_What is required_
Repeat all the data exactly, and where a record holds a picture, leave that picture out.

(Information shown Opens)

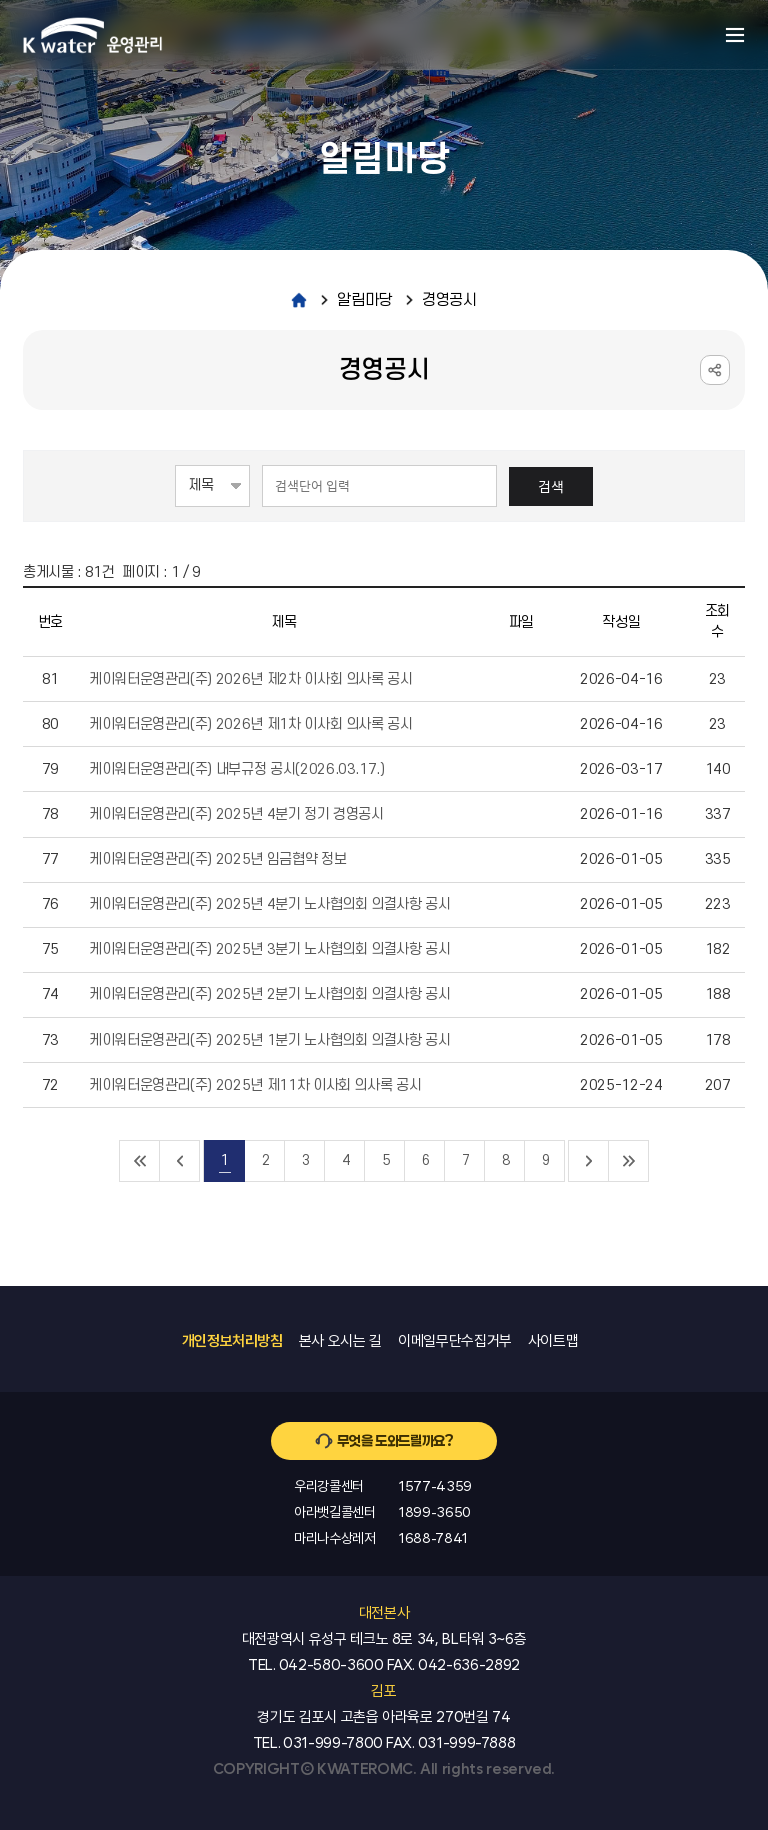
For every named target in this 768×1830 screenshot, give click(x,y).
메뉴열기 (735, 35)
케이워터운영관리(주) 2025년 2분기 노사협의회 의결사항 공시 (270, 994)
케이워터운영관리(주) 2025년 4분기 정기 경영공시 (236, 814)
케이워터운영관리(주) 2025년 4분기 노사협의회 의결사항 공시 (270, 904)
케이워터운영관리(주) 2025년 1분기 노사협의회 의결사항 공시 (270, 1040)
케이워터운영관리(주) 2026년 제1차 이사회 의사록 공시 (251, 724)
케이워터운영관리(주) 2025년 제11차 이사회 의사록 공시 (255, 1085)
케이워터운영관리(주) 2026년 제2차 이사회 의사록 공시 (251, 679)
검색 (551, 486)
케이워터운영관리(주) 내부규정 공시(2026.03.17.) (237, 769)
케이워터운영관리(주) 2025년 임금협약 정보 (217, 859)
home (299, 300)
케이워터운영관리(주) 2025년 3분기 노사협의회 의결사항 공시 (270, 949)
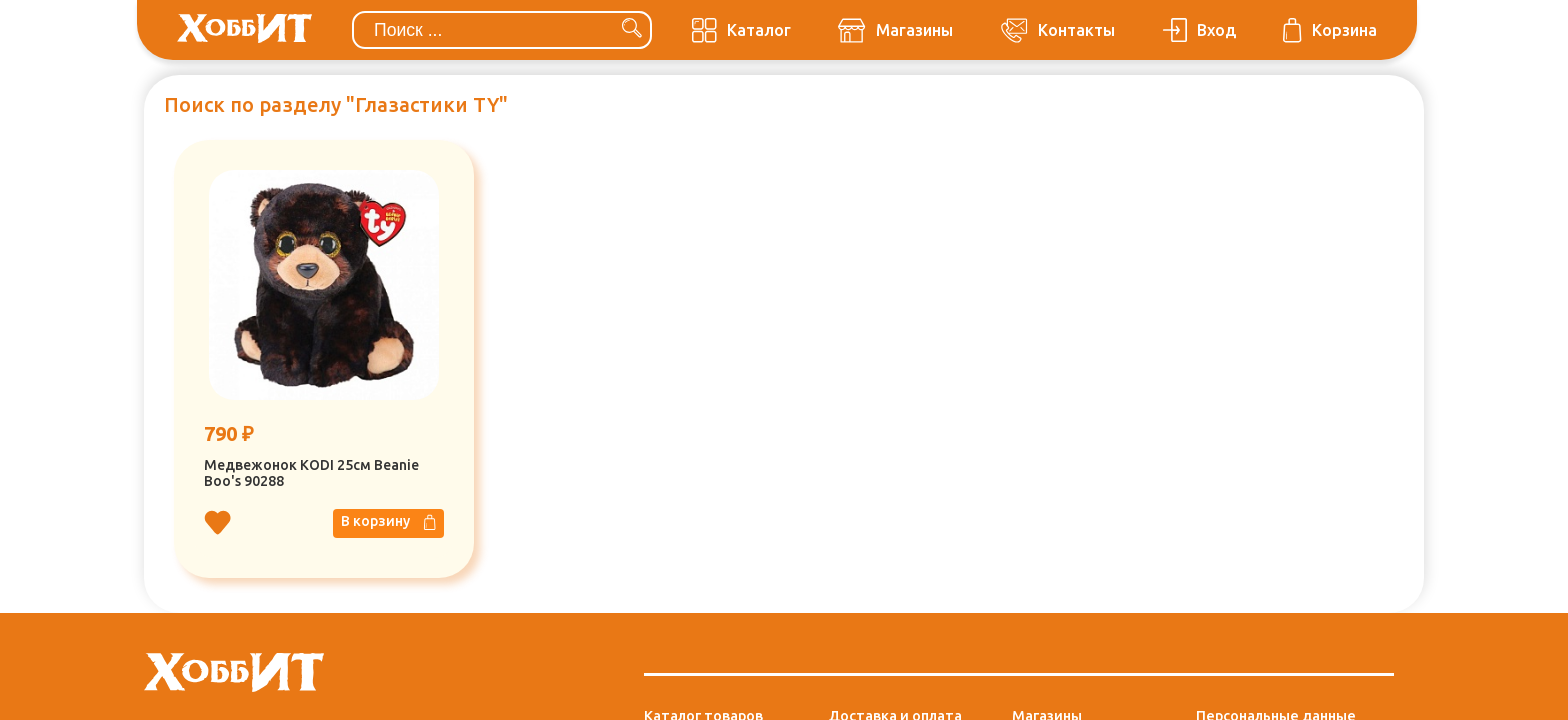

(Information shown Closes)

_Exercise result_
For every named target in this 768×1830 screenshot, give click(x,y).
메뉴열기 (735, 35)
케이워터운영관리(주) 2025년 2분기 노사협의회 의결사항 공시 (270, 994)
케이워터운영관리(주) 2025년 4분기 정기 경영공시 (236, 814)
케이워터운영관리(주) 2025년 4분기 노사협의회 의결사항 공시 (270, 904)
케이워터운영관리(주) 2025년 1분기 노사협의회 의결사항 공시 (270, 1040)
케이워터운영관리(주) 2026년 제1차 이사회 의사록 공시 (251, 724)
케이워터운영관리(주) 2025년 제11차 이사회 의사록 공시 (255, 1085)
케이워터운영관리(주) 2026년 제2차 이사회 의사록 공시 (251, 679)
검색 (551, 486)
케이워터운영관리(주) 내부규정 공시(2026.03.17.) (237, 769)
케이워터운영관리(주) 2025년 임금협약 정보 (217, 859)
home (299, 300)
케이워터운영관리(주) 2025년 3분기 노사협의회 의결사항 공시 (270, 949)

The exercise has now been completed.